Roasted Chicken Drippings Ingredients
- 5lb (2.3kg) chicken wings
- 2lb (.9kg) chicken skins
- Grapeseed oil
- Using a cleaver or boning knife, cut the wings at the joints.
- Rough chop the chicken skin and combine with the broken down wings into a large brazier over medium heat with a very small amount of grapeseed oil.
- Use a spatula to constantly move the wings and skin, allowing some color to form but not burn.
- Let them roast in the pan until most of the fat is rendered out and golden brown.
- Strain through a chinois.
- Fennel pollen
- Fried yuba
- Maldon salt
- Chanterelle vinegar
Instructions for Turbot
There are a few ways to cook the fish depending on equipment available.
- Either place each filet in a vacuum bag with several large spoonfuls of the brown butter or you can place the brown butter in a large pan with enough room to submerge the filet.
- If cooking in a circulator, set the machine to 56°C (132.8°F) and cook for 12 minutes.
- If cooking in a pan, make sure the butter is 56°C (132.8°F) and cook until the fish is firm for roughly 12 minutes.
- Gently remove from the butter without breaking the fish and ensuring the engawa remains intact.
- Slice the filet into several pieces.
- Place the cooked fish in the center of the bowl and glaze with the smoked mussel cream.

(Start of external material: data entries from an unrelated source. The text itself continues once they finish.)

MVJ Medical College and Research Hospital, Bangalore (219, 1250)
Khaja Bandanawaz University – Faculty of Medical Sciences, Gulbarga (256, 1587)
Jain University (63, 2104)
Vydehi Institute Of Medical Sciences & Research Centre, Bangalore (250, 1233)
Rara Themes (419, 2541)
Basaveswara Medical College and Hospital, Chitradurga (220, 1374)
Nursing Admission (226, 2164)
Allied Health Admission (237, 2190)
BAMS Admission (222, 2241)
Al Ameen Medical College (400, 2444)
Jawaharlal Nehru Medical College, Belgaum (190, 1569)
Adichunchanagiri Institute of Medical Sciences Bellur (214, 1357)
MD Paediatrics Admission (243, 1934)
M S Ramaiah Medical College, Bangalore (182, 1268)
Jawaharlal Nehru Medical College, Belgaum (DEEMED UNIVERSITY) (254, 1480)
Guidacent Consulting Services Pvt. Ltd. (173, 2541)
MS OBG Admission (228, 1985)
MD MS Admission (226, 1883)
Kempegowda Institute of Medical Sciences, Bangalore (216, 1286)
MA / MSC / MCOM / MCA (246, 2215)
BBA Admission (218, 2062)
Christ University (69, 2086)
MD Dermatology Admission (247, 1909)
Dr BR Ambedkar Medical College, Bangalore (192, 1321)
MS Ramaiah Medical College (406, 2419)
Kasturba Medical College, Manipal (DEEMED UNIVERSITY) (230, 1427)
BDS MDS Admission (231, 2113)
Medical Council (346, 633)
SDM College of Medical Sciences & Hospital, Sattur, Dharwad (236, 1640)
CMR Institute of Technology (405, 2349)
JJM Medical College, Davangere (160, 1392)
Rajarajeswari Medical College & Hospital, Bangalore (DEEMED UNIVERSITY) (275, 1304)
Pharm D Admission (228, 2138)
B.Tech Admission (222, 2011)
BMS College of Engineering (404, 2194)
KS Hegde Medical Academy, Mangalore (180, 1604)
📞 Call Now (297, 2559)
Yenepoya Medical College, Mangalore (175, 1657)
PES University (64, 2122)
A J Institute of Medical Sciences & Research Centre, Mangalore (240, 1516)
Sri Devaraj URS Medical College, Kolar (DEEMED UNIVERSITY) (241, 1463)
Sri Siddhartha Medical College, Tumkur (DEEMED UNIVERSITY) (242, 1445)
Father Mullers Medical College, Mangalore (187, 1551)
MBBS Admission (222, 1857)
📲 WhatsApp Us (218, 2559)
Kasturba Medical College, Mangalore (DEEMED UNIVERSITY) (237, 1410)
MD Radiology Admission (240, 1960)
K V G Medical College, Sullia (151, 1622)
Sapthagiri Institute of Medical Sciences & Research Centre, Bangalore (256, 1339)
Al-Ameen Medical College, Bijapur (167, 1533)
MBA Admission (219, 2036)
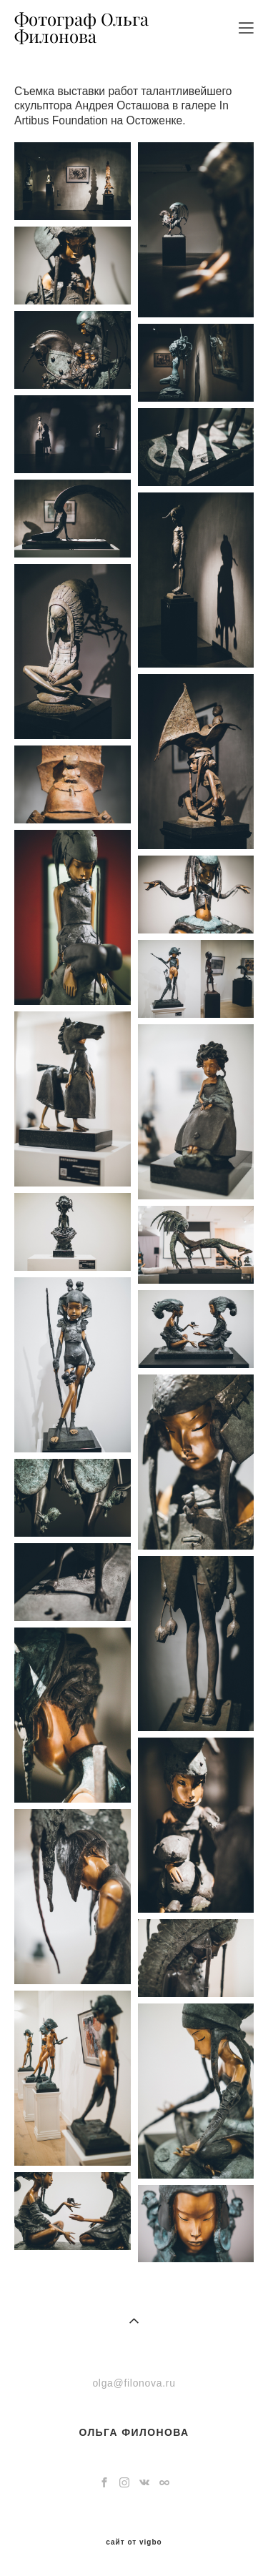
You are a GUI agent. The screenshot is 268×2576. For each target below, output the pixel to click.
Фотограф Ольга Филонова (81, 28)
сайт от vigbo (134, 2542)
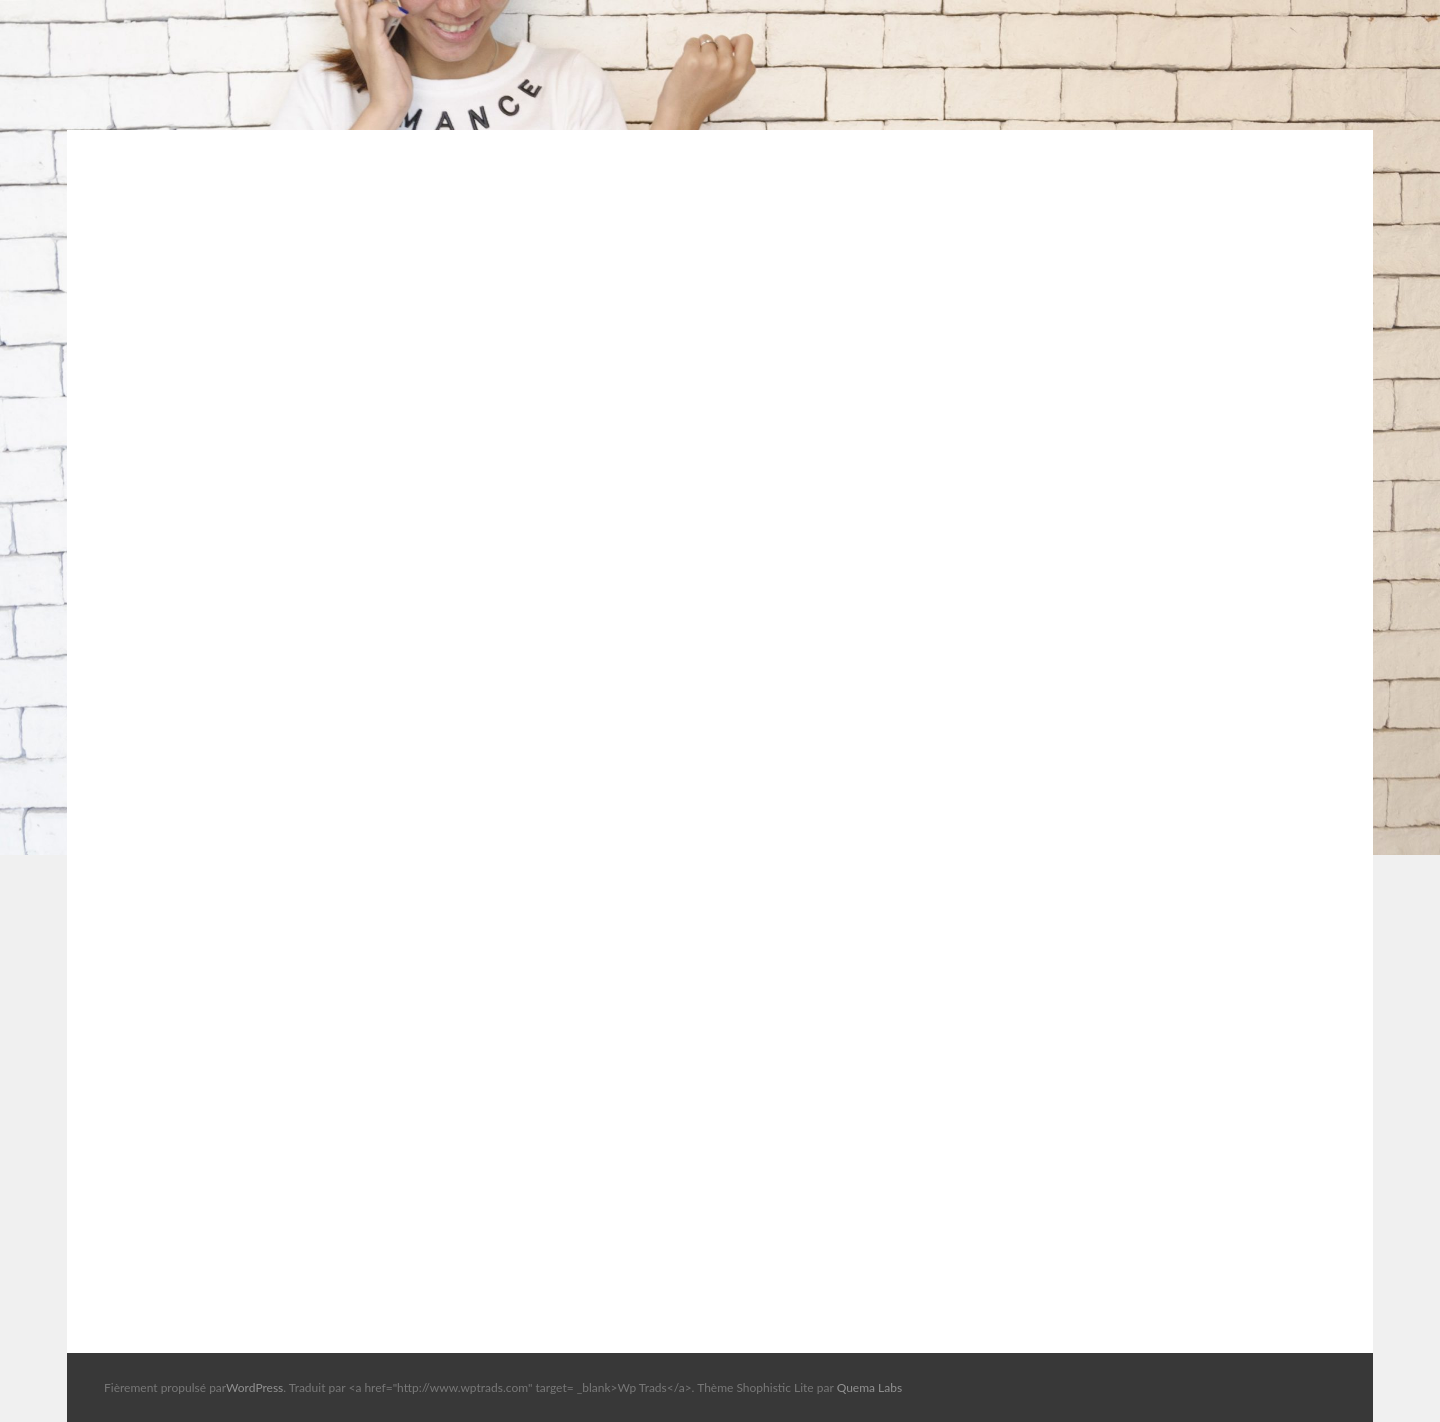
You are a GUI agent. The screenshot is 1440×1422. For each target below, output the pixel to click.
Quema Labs (870, 1387)
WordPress (254, 1387)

- If you have an atomizer (a little spray bottle), spray the sauced fish with chanterelle vinegar and a small pinch of fennel pollen.
- Add a small spoonful of the roasted chicken drippings over the fish and top with fried yuba (tofu skin; you can buy them at any Chinese grocery and most pan-Asian supermarkets. Either buy fried, or dry at room temp for 24h and then fry) and finish with Maldon sea salt.